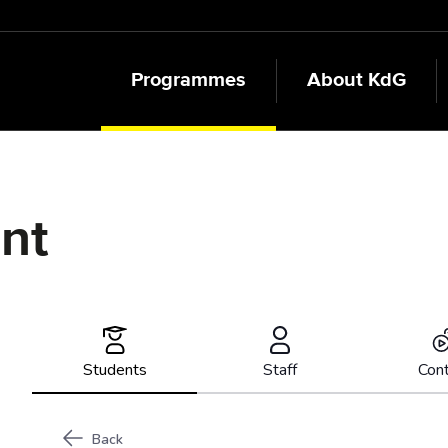
Programmes
About KdG
ent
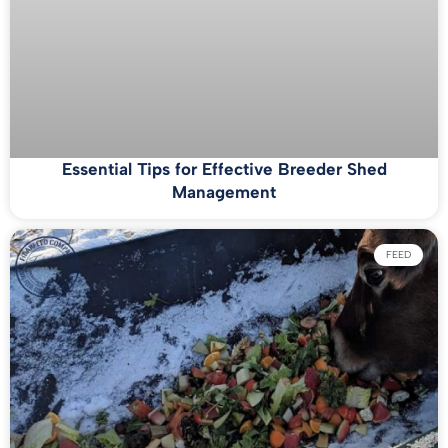
Essential Tips for Effective Breeder Shed
Management
FEED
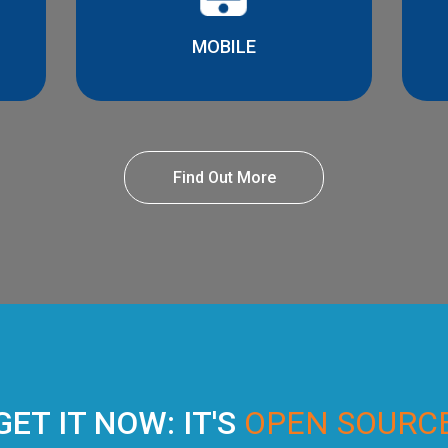
MOBILE
Find Out More
GET IT NOW: IT'S
OPEN SOURC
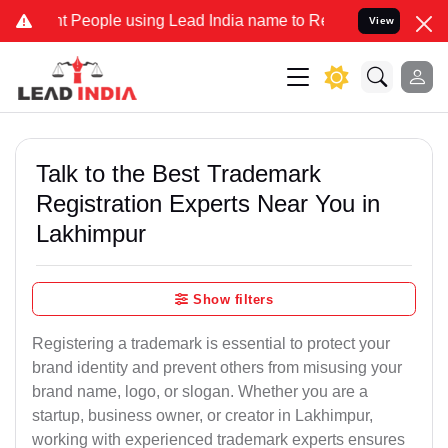
eople using Lead India name to Resolve your Legal cases Specially 
View
Talk to the Best Trademark
Registration Experts Near You in
Lakhimpur
Show filters
Registering a trademark is essential to protect your
brand identity and prevent others from misusing your
brand name, logo, or slogan. Whether you are a
startup, business owner, or creator in Lakhimpur,
working with experienced trademark experts ensures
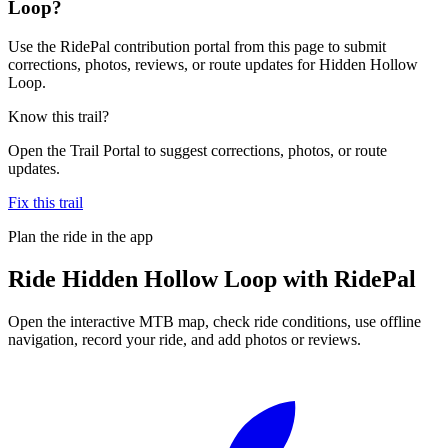
Loop?
Use the RidePal contribution portal from this page to submit
corrections, photos, reviews, or route updates for Hidden Hollow
Loop.
Know this trail?
Open the Trail Portal to suggest corrections, photos, or route
updates.
Fix this trail
Plan the ride in the app
Ride
Hidden Hollow Loop
with RidePal
Open the interactive MTB map, check ride conditions, use offline
navigation, record your ride, and add photos or reviews.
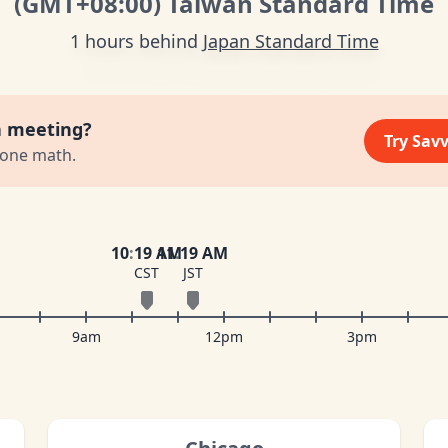
(GMT
+08:00
)
Taiwan Standard Time
1 hours behind
Japan Standard Time
a meeting?
Try Sav
zone math.
10
:
19 AM
11
:
19 AM
CST
JST
9am
12pm
3pm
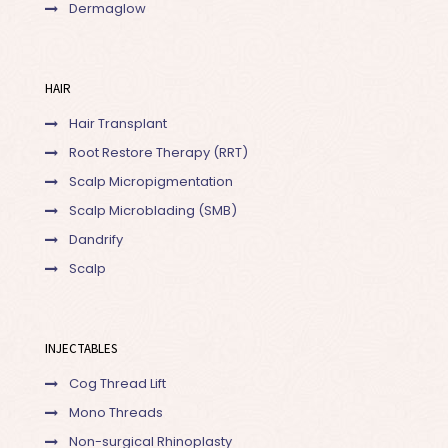
Dermaglow
HAIR
Hair Transplant
Root Restore Therapy (RRT)
Scalp Micropigmentation
Scalp Microblading (SMB)
Dandrify
Scalp
INJECTABLES
Cog Thread Lift
Mono Threads
Non-surgical Rhinoplasty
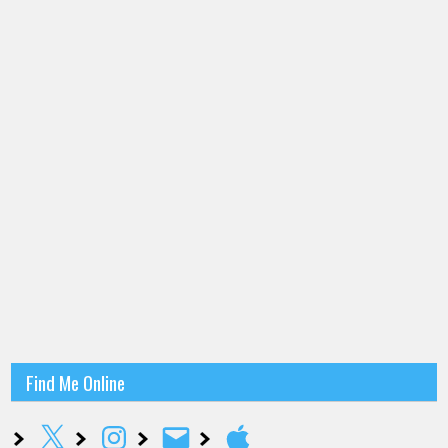
Find Me Online
X
Instagram
Email
Apple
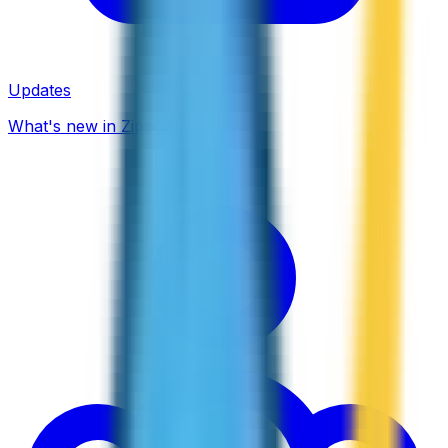
Updates
What's new in ZippCall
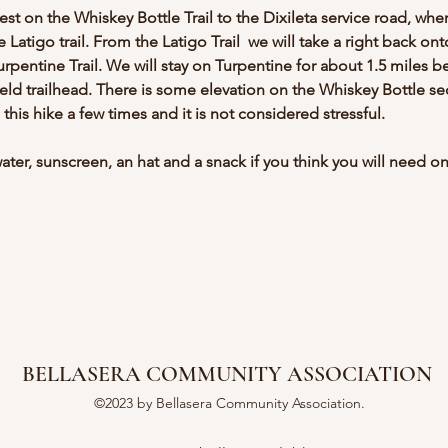
t on the Whiskey Bottle Trail to the Dixileta service road, wher
e Latigo trail. From the Latigo Trail  we will take a right back ont
urpentine Trail. We will stay on Turpentine for about 1.5 miles b
field trailhead. There is some elevation on the Whiskey Bottle sec
e this hike a few times and it is not considered stressful.
ter, sunscreen, an hat and a snack if you think you will need on
BELLASERA COMMUNITY ASSOCIATION
©2023 by Bellasera Community Association.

****************

Could you restate the material word for word, omitting the pictures?

Programmes
About KdG
ent
Essential Tips for Effective Breeder Shed
Management
FEED
MOBILE
Find Out More
GET IT NOW: IT'S
OPEN SOURC
eople using Lead India name to Resolve your Legal cases Specially 
View
Talk to the Best Trademark
Registration Experts Near You in
Lakhimpur
Show filters
Registering a trademark is essential to protect your
brand identity and prevent others from misusing your
brand name, logo, or slogan. Whether you are a
startup, business owner, or creator in Lakhimpur,
working with experienced trademark experts ensures
Loop?
Use the RidePal contribution portal from this page to submit
corrections, photos, reviews, or route updates for Hidden Hollow
Loop.
Know this trail?
Open the Trail Portal to suggest corrections, photos, or route
updates.
Fix this trail
Plan the ride in the app
Ride
Hidden Hollow Loop
with RidePal
Open the interactive MTB map, check ride conditions, use offline
navigation, record your ride, and add photos or reviews.
(GMT
+08:00
)
Taiwan Standard Time
1 hours behind
Japan Standard Time
a meeting?
Try Sav
zone math.
10
:
19 AM
11
:
19 AM
CST
JST
9am
12pm
3pm
Dermaglow
HAIR
Hair Transplant
Root Restore Therapy (RRT)
Scalp Micropigmentation
Scalp Microblading (SMB)
Dandrify
Scalp
INJECTABLES
Cog Thread Lift
Mono Threads
Non-surgical Rhinoplasty
Find Me Online
X
Instagram
Email
Apple
Updates
What's new in ZippCall
t on the Whiskey Bottle Trail to the Dixileta service road, wher
e Latigo trail. From the Latigo Trail  we will take a right back ont
urpentine Trail. We will stay on Turpentine for about 1.5 miles b
field trailhead. There is some elevation on the Whiskey Bottle sec
e this hike a few times and it is not considered stressful.
ter, sunscreen, an hat and a snack if you think you will need on
BELLASERA COMMUNITY ASSOCIATION
©2023 by Bellasera Community Association.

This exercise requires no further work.